Bug #32040 Failed ndbrequire in DbtuxScan.cpp causing NDB to shutdown
Submitted: 2 Nov 2007 1:26 Modified: 9 Dec 2013 12:05
Reporter: Steve Kurzeja Email Updates:
Status: Closed Impact on me:
None 
Category:MySQL Cluster: Cluster (NDB) storage engine Severity:S2 (Serious)
Version:mysql-5.0 OS:Linux (2.6.17-10)
Assigned to: Assigned Account CPU Architecture:Any
Tags: 5.0.45, cluster

[2 Nov 2007 1:26] Steve Kurzeja
Description:
I have a reoccurring error with a production MySQL Cluster. One recent example from ndb error log.

Time: Thursday 1 November 2007 - 17:04:45
Status: Temporary error, restart node
Message: Internal program error (failed ndbrequire) (Internal error, programming error or missing error message, please report a bug)
Error: 2341
Error data: DbtuxScan.cpp
Error object: DBTUX (Line: 817) 0x0000000a
Program: /usr/local/mysql/bin/ndbd
Pid: 17041
Trace: /var/lib/mysql/data/ndb_2_trace.log.20
Version: Version 5.0.45
***EOM***

Trace file attached.

The source code line in DbtuxScan.cpp it is failing on is inside Dbtux::scanNext method:

  // cannot be moved away from tuple we have locked
  ndbrequire(scan.m_state != ScanOp::Locked);

The cluster configuration is two data nodes, 4 active SQL nodes and one management node. ndb_mgmd.cnf attached.

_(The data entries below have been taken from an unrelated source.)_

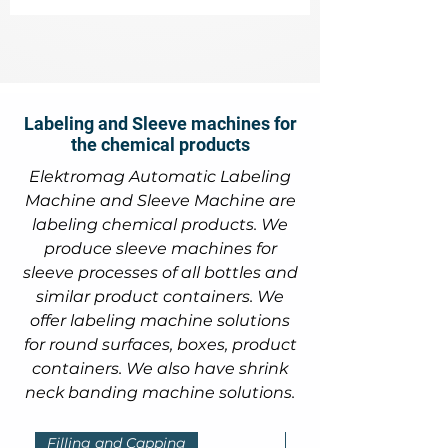
Labeling and Sleeve machines for
the chemical products
Elektromag Automatic Labeling
Machine and Sleeve Machine are
labeling chemical products. We
produce sleeve machines for
sleeve processes of all bottles and
similar product containers. We
offer labeling machine solutions
for round surfaces, boxes, product
containers. We also have shrink
neck banding machine solutions.
Filling and Capping
Filling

The cluster has been running for about 6months. This error used to occur less frequently (maybe once every 3 weeks) but now it occurs daily. There's been no change to the nature of the load. In some instances both are data nodes shutdown resulting in complete loss of service.

The cluster does a lot of ordered index queries so it looks to be related to the number of concurrent range scans, given that its failing in DbTuxScan.cpp also. I can provide more detail about the nature of the queries as required.  

How to repeat:
Unfortunately I cannot replicate this myself. It is occurring in production intermittently - at least once a day.
[16 Mar 2009 18:34] Bugs System
A patch for this bug has been committed. After review, it may
be pushed to the relevant source trees for release in the next
version. You can access the patch from:

  http://lists.mysql.com/commits/69338

2774 Pekka Nousiainen	2009-03-16
      bug#32040 01_dbtux.diff
      scanNext: if Locked, try to unlock instead of crashing
      committed for easy access but not pushed at this time
      not tested since cannot reproduce the bug
      modified:
        ndb/src/kernel/blocks/dbtux/DbtuxScan.cpp
[9 Dec 2013 12:05] Jon Stephens
Per discussion with developer, it appears this was fixed in NDB 6.3.47, 7.0.28, 7.1.17.

Closed.